The new classroom: online education and charter schools
There are about 5,000 public charter schools in this country. One-third are excellent and consistently outperform traditional public schools that are demographically equivalent. One-third are adequate and perform as well as the equivalent public school but give parents a choice to which they are entitled. One-third should be closed.
It took 20 years to get these schools up and running, and if it takes another 20 years to double their number, we will have 10,000 charter schools in 2030. Remember that, of those, we can more or less expect the same proportion of good, bad, and indifferent. There are 99,000 schools in the United States.
Vouchers for underserved students whose public schools are nothing short of endless occurrences of child abuse are another solution over which major political and cultural wars have been and continue to be fought. A win for voucher proponents occurred in 2002 with Zelman v. Simmons-Harris when the Supreme Court ruled vouchers were not unconstitutional. A further victory was secured in 2003 with the passing of the foundational legislature that created the Washington, D.C. voucher program. So where are we now? Although 200,000 children receive vouchers to attend the school of their choice, there are 50 million school children in the United States.
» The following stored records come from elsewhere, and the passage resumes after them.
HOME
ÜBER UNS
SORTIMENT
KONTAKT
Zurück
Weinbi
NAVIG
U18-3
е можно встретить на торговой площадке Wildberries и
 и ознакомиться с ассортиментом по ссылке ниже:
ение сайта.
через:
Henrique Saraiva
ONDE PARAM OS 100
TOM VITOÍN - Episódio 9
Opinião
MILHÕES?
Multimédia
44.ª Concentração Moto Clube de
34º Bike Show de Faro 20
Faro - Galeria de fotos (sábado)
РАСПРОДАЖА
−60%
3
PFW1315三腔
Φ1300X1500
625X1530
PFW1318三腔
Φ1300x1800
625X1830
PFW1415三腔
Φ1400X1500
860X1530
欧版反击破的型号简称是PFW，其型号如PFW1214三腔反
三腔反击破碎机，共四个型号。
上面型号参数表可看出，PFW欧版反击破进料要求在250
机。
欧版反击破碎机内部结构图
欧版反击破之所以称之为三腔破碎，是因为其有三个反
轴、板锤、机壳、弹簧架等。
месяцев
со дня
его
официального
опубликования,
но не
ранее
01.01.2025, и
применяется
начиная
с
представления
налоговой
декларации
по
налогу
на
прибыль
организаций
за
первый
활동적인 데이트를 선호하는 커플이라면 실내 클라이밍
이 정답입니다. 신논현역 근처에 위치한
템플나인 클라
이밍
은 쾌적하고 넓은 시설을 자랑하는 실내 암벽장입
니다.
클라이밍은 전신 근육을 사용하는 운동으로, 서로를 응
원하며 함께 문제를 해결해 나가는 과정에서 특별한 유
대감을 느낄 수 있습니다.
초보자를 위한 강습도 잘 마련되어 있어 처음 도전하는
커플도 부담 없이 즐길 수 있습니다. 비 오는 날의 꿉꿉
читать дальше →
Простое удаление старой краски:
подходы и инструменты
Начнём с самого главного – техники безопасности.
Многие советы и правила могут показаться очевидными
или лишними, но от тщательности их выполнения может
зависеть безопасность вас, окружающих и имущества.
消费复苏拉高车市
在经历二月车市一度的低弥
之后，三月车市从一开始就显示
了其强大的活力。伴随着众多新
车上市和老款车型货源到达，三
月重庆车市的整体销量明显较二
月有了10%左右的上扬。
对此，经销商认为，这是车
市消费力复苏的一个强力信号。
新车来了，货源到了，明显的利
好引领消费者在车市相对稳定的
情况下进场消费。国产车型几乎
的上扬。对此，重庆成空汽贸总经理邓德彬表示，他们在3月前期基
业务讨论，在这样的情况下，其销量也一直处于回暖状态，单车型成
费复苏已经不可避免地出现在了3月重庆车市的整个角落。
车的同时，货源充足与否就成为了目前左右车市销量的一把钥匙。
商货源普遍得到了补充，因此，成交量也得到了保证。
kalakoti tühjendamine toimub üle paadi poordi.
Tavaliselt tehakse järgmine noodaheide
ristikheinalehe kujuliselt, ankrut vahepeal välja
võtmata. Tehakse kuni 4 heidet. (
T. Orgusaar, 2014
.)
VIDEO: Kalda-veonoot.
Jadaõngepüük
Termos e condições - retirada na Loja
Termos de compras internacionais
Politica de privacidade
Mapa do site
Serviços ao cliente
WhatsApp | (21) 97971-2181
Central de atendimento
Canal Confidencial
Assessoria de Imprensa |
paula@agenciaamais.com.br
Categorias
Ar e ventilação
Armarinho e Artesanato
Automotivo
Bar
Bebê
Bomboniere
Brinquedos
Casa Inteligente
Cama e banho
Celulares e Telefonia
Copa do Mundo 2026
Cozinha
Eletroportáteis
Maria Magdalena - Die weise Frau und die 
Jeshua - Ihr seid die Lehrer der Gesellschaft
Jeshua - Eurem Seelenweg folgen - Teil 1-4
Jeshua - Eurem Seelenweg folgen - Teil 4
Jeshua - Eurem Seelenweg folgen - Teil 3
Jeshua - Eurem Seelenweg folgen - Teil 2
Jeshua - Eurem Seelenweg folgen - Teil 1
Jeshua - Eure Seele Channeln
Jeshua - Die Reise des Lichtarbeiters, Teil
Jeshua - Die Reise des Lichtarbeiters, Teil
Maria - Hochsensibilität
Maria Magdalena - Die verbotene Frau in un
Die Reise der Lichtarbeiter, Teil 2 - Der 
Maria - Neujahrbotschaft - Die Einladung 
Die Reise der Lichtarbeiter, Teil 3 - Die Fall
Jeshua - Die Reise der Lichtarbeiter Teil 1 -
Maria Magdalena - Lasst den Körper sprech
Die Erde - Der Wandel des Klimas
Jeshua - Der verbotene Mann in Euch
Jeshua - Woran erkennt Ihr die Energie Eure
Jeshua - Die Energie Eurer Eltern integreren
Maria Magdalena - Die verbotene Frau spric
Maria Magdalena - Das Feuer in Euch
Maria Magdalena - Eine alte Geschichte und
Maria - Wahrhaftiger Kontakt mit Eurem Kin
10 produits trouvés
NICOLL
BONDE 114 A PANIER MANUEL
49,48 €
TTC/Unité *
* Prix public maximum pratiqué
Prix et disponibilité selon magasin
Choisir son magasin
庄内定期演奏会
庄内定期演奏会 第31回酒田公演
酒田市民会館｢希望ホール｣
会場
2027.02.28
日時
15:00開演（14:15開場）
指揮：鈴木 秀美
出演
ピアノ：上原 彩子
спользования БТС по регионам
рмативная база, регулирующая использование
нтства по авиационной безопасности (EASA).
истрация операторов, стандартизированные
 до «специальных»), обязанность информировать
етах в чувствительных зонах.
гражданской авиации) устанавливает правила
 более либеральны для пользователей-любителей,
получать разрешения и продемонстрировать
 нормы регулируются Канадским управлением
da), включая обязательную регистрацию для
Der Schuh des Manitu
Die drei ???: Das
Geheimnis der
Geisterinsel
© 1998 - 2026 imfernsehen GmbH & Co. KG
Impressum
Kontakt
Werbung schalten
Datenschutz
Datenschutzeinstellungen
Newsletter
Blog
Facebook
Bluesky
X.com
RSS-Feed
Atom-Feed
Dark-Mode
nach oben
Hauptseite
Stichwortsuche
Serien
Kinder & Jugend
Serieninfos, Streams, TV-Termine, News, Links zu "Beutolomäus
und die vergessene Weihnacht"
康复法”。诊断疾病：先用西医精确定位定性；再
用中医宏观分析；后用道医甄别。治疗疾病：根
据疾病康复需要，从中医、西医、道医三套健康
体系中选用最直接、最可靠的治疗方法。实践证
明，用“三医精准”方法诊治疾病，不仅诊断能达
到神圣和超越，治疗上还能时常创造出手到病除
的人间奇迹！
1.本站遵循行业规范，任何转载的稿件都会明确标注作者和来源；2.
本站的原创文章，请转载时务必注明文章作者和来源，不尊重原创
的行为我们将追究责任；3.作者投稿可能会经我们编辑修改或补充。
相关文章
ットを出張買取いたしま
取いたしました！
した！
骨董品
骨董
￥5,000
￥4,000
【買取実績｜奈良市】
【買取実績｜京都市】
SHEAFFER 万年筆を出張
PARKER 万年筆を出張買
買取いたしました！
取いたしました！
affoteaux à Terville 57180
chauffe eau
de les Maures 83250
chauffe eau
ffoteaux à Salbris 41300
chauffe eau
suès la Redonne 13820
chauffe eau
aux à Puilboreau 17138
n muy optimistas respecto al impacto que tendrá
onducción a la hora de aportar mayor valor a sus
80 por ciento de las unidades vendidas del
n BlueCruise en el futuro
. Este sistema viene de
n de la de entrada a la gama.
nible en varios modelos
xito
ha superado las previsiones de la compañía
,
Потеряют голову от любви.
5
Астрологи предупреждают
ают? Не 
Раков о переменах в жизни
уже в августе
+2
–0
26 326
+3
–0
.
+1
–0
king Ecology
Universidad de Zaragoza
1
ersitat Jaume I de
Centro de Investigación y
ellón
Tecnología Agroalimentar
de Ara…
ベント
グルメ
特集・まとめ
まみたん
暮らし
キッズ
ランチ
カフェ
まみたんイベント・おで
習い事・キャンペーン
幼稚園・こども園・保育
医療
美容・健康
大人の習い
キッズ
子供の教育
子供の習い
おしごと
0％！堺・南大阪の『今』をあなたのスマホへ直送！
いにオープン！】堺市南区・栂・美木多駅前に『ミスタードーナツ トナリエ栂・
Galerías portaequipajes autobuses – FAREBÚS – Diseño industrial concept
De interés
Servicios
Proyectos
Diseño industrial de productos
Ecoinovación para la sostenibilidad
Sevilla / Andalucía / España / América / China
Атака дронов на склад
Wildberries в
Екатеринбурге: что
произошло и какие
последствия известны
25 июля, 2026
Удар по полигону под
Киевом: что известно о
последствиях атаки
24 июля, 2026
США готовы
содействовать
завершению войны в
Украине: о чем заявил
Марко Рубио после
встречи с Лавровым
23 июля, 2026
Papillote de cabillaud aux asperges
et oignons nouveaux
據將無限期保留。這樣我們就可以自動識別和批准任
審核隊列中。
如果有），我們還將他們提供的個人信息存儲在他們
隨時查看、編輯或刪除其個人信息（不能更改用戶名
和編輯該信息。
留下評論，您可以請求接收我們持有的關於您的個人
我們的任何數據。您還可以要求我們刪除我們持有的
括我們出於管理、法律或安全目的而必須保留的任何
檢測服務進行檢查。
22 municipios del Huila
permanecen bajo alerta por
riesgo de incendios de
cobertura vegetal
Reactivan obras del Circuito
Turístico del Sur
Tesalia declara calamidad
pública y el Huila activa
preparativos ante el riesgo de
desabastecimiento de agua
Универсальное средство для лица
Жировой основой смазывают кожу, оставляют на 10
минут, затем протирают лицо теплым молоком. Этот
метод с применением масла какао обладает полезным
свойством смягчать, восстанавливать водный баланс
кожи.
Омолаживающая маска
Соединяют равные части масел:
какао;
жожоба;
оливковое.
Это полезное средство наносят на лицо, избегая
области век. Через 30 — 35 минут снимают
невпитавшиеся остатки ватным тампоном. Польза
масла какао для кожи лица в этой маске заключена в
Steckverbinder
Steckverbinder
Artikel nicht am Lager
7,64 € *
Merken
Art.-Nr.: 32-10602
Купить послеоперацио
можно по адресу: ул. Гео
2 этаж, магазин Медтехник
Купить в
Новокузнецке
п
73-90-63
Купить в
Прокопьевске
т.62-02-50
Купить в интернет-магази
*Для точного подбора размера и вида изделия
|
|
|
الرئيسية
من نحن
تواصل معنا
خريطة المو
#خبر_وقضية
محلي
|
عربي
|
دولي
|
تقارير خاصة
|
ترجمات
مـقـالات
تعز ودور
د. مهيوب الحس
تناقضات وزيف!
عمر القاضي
Of late, much emphasis has been placed on the effectiveness and retention of teachers. Never mind that retention of anyone in any profession is a non-starter these days. In addition, people no longer stay in one job for their entire lives. Moreover, for-profit companies are hard put to find new employees whose skills they don’t need to remediate. Also, schools are churning out inadequately prepared graduates. Look at the track record of the very successful New Teacher Project that acts as the human resource department of school districts who use their services. In the last six years, the New Teachers Project has placed 36,000 teachers. There are 3.3 million teachers in the United States.
These numbers are staggering. We need to transform our education system not reform it. We need to revolutionize the way our children learn; we can do that by harnessing the technology we already have at our disposal. In his book, Disrupting Class: How Disruptive Innovation Will Change the Way the World Learns, Clayton Christensen argues that only disruptive innovation can change an industry. Education is a $600 billion industry. In his view, sustaining innovations, the kind that cannot fundamentally change an industry because they operate within the same dominant culture that pervades it, have stalled education reform.
Making technology an integral part of the curriculum and redefining the role of the teacher would lead to disruptive innovations. These innovations would first benefit those who are non-consumers like high school dropouts and takers of AP courses. As products improve and their adoption increases, all children in this country will be able to receive personalized learning plans enabling them to reach their full potential.
By some estimates, roughly 2 million K-12 students are engaged in some form of online learning in the United States today and that number is growing about 30% a year. Internationally, the numbers are even more impressive as countries are using online learning to extend a quality education to everyone regardless of where they live. For instance, in Turkey where online education did not exist three years ago, 15 million children are now availing themselves of online learning.
If we want to compete globally in the 21st century, online education and other innovative strategies are the solutions we need to pursue.